The terrain in Umzingwane District is varied from the granite inselbergs and koppies (kojies) of the Motobo Hills to flat alluvial plains along the lower drainages.

==History==
In the early 19th century, the Northern Ndebele invaded and settled in the Esigodini area which was at the time inhabited by the Rozi and Moyo Karanga people, who themselves had migrated north from the territory around Gwanda and Belingwe.

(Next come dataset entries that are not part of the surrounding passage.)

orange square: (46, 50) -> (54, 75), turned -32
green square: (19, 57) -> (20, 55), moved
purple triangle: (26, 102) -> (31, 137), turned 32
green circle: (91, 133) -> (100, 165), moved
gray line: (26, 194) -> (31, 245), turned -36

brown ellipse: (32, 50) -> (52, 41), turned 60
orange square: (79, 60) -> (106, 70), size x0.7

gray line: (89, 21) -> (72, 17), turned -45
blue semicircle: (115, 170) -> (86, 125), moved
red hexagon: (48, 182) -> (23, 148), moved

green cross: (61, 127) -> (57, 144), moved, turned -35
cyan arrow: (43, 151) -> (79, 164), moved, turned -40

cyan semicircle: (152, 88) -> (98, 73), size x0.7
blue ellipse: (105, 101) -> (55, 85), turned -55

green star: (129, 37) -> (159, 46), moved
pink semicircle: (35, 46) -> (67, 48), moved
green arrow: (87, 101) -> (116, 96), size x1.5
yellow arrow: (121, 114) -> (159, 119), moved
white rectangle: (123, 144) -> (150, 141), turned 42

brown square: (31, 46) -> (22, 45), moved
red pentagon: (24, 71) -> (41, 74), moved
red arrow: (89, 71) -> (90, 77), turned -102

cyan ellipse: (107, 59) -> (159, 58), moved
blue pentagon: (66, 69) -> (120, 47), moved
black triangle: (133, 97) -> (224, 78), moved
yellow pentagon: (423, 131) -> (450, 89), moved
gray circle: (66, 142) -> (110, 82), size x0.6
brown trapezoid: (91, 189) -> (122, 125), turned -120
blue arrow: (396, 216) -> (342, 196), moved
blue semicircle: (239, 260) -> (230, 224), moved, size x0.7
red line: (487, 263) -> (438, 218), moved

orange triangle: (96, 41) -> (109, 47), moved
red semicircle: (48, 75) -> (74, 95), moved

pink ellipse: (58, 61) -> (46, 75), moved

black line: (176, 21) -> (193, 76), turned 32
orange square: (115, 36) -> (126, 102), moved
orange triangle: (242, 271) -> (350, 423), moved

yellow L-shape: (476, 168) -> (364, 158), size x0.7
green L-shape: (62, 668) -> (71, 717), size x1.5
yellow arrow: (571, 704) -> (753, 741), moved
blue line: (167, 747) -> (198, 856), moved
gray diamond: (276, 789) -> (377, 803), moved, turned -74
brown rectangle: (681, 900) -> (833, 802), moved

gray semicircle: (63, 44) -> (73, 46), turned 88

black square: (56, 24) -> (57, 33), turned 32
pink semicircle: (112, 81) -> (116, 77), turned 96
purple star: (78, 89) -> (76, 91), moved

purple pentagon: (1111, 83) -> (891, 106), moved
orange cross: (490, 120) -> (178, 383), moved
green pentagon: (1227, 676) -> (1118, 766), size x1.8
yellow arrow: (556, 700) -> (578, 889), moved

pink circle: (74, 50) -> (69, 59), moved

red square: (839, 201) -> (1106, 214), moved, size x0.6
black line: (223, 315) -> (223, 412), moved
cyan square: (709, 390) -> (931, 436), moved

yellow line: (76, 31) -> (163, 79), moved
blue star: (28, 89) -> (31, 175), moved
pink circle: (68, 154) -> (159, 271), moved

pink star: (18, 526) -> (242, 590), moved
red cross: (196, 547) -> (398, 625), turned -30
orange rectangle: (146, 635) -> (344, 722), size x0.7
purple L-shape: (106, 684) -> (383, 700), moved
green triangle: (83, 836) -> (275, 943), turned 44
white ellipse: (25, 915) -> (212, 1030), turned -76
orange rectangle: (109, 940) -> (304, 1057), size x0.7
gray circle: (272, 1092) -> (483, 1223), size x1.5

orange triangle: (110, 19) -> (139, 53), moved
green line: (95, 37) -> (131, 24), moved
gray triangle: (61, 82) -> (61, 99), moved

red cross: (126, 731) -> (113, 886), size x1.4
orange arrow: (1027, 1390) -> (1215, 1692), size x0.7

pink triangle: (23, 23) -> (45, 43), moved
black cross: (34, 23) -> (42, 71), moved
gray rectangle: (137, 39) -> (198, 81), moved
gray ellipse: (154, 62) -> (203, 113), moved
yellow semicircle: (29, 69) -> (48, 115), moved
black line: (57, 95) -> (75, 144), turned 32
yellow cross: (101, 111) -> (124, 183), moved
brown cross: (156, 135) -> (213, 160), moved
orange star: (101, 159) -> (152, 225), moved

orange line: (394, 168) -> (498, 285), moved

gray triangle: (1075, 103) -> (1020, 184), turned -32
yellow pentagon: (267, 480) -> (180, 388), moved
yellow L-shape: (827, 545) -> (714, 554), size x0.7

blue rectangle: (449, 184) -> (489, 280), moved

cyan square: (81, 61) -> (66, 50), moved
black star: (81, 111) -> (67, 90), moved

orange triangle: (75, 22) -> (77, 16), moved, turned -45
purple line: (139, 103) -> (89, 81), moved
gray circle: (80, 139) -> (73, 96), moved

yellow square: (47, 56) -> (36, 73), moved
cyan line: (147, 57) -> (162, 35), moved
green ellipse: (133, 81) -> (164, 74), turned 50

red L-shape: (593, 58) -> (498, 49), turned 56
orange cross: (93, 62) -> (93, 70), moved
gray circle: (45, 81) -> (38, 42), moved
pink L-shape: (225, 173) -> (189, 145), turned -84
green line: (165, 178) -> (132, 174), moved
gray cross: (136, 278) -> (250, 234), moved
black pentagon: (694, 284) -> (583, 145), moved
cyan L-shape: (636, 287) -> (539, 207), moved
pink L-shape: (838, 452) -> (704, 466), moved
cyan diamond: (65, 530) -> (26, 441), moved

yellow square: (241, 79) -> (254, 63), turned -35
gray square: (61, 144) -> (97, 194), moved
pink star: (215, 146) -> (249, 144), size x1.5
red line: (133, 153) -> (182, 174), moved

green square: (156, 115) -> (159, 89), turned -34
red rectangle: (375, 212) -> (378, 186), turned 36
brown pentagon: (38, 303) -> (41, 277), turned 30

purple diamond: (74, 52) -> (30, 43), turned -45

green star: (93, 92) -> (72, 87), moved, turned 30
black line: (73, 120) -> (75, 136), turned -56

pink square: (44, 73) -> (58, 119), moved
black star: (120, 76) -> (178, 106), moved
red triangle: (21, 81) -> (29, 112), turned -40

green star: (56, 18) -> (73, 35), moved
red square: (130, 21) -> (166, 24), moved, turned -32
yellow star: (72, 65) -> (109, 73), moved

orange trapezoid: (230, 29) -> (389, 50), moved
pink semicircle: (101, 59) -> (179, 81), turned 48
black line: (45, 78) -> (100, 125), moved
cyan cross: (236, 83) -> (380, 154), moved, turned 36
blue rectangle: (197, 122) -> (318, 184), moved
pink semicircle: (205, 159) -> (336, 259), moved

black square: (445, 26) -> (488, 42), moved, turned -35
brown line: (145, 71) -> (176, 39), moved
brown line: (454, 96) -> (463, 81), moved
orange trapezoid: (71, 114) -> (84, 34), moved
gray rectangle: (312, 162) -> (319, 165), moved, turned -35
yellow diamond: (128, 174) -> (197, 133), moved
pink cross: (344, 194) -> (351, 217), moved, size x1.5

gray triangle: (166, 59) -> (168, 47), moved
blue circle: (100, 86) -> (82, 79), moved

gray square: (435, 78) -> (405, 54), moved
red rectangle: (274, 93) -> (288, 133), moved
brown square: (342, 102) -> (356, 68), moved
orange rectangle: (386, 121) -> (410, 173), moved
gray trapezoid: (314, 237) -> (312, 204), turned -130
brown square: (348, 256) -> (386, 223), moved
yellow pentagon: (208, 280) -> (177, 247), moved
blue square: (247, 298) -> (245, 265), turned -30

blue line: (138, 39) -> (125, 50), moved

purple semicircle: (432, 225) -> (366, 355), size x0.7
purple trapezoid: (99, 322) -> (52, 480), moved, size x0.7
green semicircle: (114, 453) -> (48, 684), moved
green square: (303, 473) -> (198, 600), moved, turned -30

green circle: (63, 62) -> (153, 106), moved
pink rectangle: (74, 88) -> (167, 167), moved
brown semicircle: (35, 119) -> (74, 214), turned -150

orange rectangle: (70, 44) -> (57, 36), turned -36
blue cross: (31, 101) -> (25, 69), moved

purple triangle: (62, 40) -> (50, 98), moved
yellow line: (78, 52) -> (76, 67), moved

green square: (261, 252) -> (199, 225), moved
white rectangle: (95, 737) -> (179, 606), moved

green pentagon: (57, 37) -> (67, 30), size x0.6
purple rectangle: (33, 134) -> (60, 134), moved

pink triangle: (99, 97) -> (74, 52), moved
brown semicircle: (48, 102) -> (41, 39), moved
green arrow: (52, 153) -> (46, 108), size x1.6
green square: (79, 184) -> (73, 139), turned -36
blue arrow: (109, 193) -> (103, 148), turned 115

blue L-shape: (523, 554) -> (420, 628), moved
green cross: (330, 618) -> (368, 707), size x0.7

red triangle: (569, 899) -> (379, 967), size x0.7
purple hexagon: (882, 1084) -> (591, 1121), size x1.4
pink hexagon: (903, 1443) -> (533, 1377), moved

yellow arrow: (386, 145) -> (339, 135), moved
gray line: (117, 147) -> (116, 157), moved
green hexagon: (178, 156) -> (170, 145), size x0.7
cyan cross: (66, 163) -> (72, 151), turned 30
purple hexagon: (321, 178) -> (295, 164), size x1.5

A township of some 200,000 acres was founded in 1894 as Essexvale, by Frederick C. Selous In 1896 the buildings at Essexvale were burned down by Inxnozan (Inxnogan), during the Matabele Rebellion.

==Places in Umzingwane==
- Bezha, a village, birthplace of Professor Thomas Dube, academic and lawyer who served as senior legal and political affairs advisor for 19 years at United Nations Security Council.
- Bonjeni, a village
- Bushtick, a village
- Bushtick Mine
- Esibomvu, a village
- Esigodini, administrative centre
- Esiphezini, birthplace of Canaan Banana, first president of Zimbabwe
- Doyana, a village
- How Mine, a gold mine
- Inyankuni reservoir
- Impu, a village
- Dula, a village
- Zidlabusuku, a village
- Kumbuzi, a village
- Lumene Falls
- Mtshabezi dam
- Matendele, a village
- Irisvale, a village
- Mawabeni, a village
- Mbizingwe, a village
- Mpisini, a village
- Malungwane, a village
- Malilangwe, a village
- Bayethe, a village
- Ntabende, a village
- Godlwayo, a village
- Zimbili, a village
- Mzingwane Dam reservoir
- Mzingwane River (Umzingwane River)
- Nsezi, a village.Home of late President Canaan Banana and his burial place
- Nswazi, a village
- Selous House Homestake, historical site
- Sihlengeni, a village
- Upper and Lower Ncema reservoirs
- Esigodini District Hospital

==Administration and politics==
Umzingwane District has government headquarters located in the village of Umzingwane, and by the Umzingwane Rural District Council, which has its offices in Esigodini. The district is divided into twenty administrative wards. Traditionally the district is divided into four parts, each ruled by a local chieftain.
- Esiphezini Communal Land tribal area
- uMzinyathini Communal Land
- Nswazi Communal Land

==Economy==
In 2012, Umzingwane District had 48 percent of the economically active population employed in agriculture (primarily farming and livestock production), 17 percent employed in services occupations, 17 percent employed in mining and construction and 2 percent employed in educational institutions.